Do I lose control of my employees with a PEO? No. You maintain control over hiring, firing, compensation, job duties, and day-to-day management. The PEO handles HR administration, not business operations.

Can I use a PEO if I have contractors? PEOs are for W-2 employees, not contractors. If you have both employees and contractors, you can use a PEO for employees and contractor management software for contractors.

How long does PEO setup take? Typically 2-4 weeks. The PEO needs to onboard your employees, migrate payroll, and set up benefits. The timeline depends on company size and complexity.

Can I switch PEOs? Yes, but it's disruptive. You'll need to migrate payroll, benefits, and employee records. Employees may experience benefits gaps during the transition. Plan carefully and communicate clearly with employees.

The bottom line

PEOs are valuable for small to mid-sized businesses with W-2 employees who want enterprise-level HR capabilities without building an internal HR team.
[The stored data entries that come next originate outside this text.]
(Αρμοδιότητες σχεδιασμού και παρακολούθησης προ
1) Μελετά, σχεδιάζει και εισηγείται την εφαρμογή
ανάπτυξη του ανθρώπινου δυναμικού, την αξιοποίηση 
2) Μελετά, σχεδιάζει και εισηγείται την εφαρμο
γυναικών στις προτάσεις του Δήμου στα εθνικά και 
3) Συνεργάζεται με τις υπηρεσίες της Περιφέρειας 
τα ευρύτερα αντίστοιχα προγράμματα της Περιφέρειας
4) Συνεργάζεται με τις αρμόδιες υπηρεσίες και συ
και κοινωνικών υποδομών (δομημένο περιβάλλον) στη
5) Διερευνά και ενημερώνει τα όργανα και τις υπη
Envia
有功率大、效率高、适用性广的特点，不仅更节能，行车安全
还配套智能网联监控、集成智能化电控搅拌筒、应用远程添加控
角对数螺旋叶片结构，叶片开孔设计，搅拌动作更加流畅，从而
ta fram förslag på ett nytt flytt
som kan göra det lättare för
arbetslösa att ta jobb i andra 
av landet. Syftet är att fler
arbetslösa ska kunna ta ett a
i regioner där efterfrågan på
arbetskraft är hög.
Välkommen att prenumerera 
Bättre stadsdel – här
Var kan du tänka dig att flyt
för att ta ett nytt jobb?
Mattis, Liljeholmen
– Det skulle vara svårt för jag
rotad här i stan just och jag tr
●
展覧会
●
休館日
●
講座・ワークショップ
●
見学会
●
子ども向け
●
They provide better benefits, compliance support, and time savings in exchange for monthly fees and some loss of control.

PEOs are not for contractors. If you're working with independent contractors, you need contractor management software, not a PEO. The models serve different workforce types.

Evaluate your needs. If you have employees and want to outsource HR, a PEO might make sense. If you're working with contractors, focus on contractor management tools. Know your workforce type and choose the right solution.